Illumina closed its $600 million acquisition of Solexa in late January. Through the merger, Illumina has increased the size of its board from eight to 10 members with the addition of two former Solexa directors, Blaine Bowman and Roy Whitefield.

The Tokyo-based Oji Paper Company has licensed Rosetta Biosoftware’s Resolver gene expression platform. Oji intends to use the software to characterize gene expression profiles of wood-forming tissues in its forestry research facility.

A California law firm has asked the US Patent and Trademark Office to reexamine two microarray patents held by Oxford Gene Technology. The requests, filed on behalf of a client who wishes to remain anonymous, argue that several claims in each patent are covered by prior art.

Illumina plans to sell $325 million in convertible senior notes to pay for corporate expenses. It will use approximately $200 million of the proceeds to buy shares of its common stock in a private transaction, and some of the rest will go to pay the cost of the convertible transactions.

Patents

US Patent 7,166,431. Combinatorial decoding of random nucleic acid arrays. Inventors: Mark Chee and David Walt. Assignee: Illumina. Issued: January 23, 2007.

The patent covers “methods and compositions for combinatorially decoding arrays.” The invention claims a number of nucleic acids wherein each is represented by an invariant sequence, a variable sequence, and a label. The patent describes a method for decoding an array composition.

US Patent 7,166,202. Matrixes, arrays, systems, and methods. Inventors: Shmuel Bukshpan and Gleb Zilberstein. Assignee: Protein Forest. Issued: January 23, 2007.

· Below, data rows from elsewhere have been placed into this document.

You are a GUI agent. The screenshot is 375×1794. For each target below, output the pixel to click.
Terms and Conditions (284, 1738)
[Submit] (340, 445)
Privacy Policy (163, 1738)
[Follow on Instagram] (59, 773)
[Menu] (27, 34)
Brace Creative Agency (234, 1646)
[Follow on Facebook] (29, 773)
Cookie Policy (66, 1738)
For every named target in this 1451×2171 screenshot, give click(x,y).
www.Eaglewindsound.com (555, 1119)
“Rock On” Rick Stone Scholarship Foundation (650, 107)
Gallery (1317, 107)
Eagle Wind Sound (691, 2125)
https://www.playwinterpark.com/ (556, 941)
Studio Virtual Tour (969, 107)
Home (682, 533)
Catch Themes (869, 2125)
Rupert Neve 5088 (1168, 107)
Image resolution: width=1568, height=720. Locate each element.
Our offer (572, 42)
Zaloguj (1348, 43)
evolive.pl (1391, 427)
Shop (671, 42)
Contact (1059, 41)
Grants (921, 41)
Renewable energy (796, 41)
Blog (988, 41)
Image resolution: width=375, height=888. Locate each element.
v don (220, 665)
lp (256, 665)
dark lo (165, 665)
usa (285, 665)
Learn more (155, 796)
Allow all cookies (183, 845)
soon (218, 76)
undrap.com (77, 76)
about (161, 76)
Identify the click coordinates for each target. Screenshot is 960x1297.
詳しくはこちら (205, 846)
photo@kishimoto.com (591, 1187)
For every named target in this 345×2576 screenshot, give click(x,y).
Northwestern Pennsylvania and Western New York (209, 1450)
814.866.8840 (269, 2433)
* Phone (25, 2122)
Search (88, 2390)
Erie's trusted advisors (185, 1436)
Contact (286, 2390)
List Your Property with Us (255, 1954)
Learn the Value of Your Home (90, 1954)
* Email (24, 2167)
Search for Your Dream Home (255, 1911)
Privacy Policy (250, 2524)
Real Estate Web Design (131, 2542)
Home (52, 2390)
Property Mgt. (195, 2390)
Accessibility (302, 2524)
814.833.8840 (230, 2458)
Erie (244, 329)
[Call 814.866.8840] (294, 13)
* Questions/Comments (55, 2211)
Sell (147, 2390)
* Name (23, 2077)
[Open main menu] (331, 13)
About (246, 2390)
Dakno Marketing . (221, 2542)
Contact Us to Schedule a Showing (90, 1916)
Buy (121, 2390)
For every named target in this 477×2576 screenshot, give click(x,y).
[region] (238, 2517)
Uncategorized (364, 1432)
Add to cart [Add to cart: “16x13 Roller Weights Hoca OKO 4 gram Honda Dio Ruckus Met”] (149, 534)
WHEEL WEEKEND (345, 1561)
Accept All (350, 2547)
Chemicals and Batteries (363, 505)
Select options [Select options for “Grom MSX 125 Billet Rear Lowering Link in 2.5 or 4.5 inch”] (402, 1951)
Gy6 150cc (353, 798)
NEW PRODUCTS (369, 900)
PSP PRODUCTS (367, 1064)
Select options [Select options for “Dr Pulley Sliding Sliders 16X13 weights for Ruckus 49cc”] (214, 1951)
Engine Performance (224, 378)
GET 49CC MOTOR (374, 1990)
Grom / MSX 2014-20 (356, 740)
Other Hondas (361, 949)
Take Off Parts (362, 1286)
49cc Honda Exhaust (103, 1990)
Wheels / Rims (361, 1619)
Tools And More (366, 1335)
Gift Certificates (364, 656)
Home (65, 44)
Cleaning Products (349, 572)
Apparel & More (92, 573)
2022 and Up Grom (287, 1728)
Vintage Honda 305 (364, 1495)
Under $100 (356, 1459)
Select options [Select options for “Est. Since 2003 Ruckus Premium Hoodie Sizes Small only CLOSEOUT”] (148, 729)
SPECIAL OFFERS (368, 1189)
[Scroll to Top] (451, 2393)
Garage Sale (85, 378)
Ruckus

The abstract for this patent describes “matrixes, arrays, systems, and methods for analyzing biomolecules by their isoelectric point.” The assortment is claimed as useful for “causing a biomolecule under the influence of an electrical field to accumulate into an IEF buffer” with the same pH value as the isoelectric point of the biomolecule. The invention is intended for diagnostic and research purposes.

Data Point

16,500

The number of bases of the human mitochondrial genome Affy’s MitoChip interrogates with three PCR reactions.